Wednesday, December 21, 2011

New painting


"Too soon/Mort laisse un chagrin d'amour que personne ne peut guérir, l'amour laisse un souvenir personne ne peut voler"
by Hilary J. England, 2011
Oil on canvas, 24" x 26" x 2"
This was a hard painting to paint.  After the procession of deaths I have experienced over the last several years, I felt moved to chronicle the absolutely abyssmal pain that follows these experiences, and how we flounder and feebly attempt to process the enormity of the losses. 

For several months, I was languishing in a sort of limbo--my mind refused to move forward, but it also refused to look back.  It stubbornly resisted all thoughts of anything painful, as you would attempt to fight off a mugger.  I felt this apprehensive, breathless sort of waiting...as if something more was going to happen.  And, sometimes it did.

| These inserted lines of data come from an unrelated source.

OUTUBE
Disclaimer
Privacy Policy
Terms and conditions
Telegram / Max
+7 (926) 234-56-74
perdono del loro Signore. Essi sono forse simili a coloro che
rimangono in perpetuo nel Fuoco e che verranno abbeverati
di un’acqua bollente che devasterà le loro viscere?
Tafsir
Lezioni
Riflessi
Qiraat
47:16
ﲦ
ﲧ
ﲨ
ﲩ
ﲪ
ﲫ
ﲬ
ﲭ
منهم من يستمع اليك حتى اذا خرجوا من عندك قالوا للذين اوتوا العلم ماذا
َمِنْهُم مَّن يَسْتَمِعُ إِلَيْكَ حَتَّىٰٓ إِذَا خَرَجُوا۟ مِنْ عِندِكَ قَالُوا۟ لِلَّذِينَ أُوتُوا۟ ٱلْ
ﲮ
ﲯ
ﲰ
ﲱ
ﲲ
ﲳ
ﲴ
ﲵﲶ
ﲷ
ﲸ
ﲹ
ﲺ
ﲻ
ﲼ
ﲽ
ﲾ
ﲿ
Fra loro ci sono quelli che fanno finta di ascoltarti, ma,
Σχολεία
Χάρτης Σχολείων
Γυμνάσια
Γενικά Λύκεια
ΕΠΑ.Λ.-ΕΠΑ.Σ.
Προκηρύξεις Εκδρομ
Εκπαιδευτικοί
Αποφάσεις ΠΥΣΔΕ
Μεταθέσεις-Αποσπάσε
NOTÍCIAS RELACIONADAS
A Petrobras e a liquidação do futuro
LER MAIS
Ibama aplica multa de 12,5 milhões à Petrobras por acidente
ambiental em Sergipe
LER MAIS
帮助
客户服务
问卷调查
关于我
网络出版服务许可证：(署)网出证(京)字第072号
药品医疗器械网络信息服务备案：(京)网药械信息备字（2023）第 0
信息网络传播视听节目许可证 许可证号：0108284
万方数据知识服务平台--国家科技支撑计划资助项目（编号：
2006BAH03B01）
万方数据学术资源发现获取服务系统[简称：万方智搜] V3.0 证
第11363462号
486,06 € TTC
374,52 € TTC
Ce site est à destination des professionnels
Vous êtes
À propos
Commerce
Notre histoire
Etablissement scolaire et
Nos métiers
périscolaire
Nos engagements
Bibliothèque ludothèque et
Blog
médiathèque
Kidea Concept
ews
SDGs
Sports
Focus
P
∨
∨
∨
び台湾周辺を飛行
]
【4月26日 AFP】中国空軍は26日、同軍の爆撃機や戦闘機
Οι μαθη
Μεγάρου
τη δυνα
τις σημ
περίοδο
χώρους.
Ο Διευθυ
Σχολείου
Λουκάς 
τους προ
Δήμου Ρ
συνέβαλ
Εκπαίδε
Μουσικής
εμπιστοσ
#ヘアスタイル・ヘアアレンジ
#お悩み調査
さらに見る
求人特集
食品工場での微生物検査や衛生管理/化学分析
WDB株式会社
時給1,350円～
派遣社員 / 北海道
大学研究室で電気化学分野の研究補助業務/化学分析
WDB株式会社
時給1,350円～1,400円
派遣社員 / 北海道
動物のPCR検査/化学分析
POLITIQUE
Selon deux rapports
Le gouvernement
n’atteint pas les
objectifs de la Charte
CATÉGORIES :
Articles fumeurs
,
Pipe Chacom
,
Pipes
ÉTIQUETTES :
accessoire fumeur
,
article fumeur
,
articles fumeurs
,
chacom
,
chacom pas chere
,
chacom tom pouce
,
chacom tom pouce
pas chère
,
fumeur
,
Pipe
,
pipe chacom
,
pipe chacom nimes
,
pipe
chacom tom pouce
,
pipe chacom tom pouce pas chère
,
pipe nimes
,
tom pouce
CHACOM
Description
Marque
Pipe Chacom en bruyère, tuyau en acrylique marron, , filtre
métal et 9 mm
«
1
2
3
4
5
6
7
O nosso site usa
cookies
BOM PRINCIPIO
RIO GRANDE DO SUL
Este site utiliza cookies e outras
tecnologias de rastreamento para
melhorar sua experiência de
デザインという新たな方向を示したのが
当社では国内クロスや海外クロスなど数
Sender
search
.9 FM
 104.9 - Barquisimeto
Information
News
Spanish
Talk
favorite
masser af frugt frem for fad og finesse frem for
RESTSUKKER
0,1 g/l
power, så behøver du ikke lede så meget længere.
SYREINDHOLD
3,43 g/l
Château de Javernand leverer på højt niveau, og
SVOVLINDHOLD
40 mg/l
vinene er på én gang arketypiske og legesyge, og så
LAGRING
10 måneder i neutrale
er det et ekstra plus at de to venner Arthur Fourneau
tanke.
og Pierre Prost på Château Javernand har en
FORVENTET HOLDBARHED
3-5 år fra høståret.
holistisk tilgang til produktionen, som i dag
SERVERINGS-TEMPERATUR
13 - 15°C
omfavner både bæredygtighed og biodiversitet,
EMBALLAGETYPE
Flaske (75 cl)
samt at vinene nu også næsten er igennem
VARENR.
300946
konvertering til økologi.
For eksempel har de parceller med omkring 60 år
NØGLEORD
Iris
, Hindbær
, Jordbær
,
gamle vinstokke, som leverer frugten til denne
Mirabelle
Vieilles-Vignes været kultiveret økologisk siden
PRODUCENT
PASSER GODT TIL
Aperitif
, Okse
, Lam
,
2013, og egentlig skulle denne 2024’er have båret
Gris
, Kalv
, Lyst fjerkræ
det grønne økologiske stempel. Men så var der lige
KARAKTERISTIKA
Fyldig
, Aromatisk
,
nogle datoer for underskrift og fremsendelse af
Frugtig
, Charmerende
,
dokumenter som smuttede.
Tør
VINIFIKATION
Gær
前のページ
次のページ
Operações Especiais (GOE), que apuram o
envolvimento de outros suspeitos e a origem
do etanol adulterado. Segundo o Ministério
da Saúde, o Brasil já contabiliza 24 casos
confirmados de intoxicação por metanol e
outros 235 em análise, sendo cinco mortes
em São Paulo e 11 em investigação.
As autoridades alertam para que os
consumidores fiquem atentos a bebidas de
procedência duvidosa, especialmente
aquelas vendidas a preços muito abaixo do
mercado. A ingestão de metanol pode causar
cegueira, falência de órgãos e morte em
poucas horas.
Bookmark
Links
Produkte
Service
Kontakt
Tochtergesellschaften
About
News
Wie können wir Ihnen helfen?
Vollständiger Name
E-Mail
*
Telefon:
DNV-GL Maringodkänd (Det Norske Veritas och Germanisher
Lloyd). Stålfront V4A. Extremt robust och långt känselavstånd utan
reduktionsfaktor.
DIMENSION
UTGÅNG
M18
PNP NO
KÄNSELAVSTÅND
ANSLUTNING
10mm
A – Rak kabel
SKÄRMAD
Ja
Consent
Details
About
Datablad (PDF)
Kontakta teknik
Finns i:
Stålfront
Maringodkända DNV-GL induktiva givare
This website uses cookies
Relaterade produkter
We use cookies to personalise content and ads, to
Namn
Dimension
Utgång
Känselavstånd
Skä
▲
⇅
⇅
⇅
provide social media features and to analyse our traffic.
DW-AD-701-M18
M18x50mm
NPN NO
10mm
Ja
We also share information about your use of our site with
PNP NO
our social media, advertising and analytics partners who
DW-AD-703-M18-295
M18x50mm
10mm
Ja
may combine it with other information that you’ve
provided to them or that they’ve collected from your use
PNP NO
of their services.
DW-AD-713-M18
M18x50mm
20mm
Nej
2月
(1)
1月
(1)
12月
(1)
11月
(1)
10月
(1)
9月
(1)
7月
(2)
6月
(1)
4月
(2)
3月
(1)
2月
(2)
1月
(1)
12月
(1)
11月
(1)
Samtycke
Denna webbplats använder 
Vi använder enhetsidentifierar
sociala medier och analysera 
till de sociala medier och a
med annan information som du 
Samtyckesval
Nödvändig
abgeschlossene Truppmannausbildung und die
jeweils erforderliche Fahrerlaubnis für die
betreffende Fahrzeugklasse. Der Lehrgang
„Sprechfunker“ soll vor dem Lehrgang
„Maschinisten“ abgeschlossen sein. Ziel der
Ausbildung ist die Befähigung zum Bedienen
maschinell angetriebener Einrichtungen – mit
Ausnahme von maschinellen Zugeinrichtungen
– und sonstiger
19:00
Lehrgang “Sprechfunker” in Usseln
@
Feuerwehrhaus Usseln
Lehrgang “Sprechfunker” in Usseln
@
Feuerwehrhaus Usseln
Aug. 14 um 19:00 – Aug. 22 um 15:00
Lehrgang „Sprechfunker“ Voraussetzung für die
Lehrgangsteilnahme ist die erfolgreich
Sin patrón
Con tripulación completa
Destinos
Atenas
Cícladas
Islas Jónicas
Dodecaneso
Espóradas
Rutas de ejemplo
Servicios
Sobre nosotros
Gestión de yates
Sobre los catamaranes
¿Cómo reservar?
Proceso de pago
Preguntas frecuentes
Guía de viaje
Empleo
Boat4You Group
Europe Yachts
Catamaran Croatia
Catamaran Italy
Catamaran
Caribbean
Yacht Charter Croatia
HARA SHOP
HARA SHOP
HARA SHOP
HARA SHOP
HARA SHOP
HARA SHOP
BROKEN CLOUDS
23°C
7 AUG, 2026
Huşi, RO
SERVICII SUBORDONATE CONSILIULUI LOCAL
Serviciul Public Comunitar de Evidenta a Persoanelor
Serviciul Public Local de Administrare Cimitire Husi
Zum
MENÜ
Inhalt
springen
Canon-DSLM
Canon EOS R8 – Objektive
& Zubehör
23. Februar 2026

After several funerals this year, several last year, etc., and etc., I was a bit on edge, and just plain sick and tired of people I know and care about kicking the bucket...not very eloquent, but there it is. 

I am thankful at this year's end for all I have, and all that were given to me, for the people, places and gifts that make me appreciate life.  I mourn those who have departed this life before their time, or even, if it was their time, it's never good time for those who are left behind. 

In three days time, Christmas Eve,  Nicole will have left us a year ago.  Casey is gone a year as of December 15th, Dan died on President's day, Matt on Memorial day.  Several more have gone on since the beginning of this year, such as Lori at Thanksgiving time, even Larry who went at St. Patrick's day...we have all the holidays covered, not to be sick or sarcastic...and although I'm well aware that death is part of life, it seems once you open the floodgates, it's a never ending trickle. 

I remember 14 years ago when my Grandmother died, and it was the most enormous loss I had suffered to that point in my life.  Here I was a women in her mid-twenties, and I had been lucky enough to not have been touched by death in a major way until that point.  I knew in my heart of hearts Pandora's box had been opened with her death, and we had several more, back to back, all in a succession.  It seemed to grow quiet for several years, and then, again, all at once. 

So, this painting is my way of trying to work out the enormous love that is carried away with the departing souls, and the enormous hole that is left behind in the hearts of those who love them.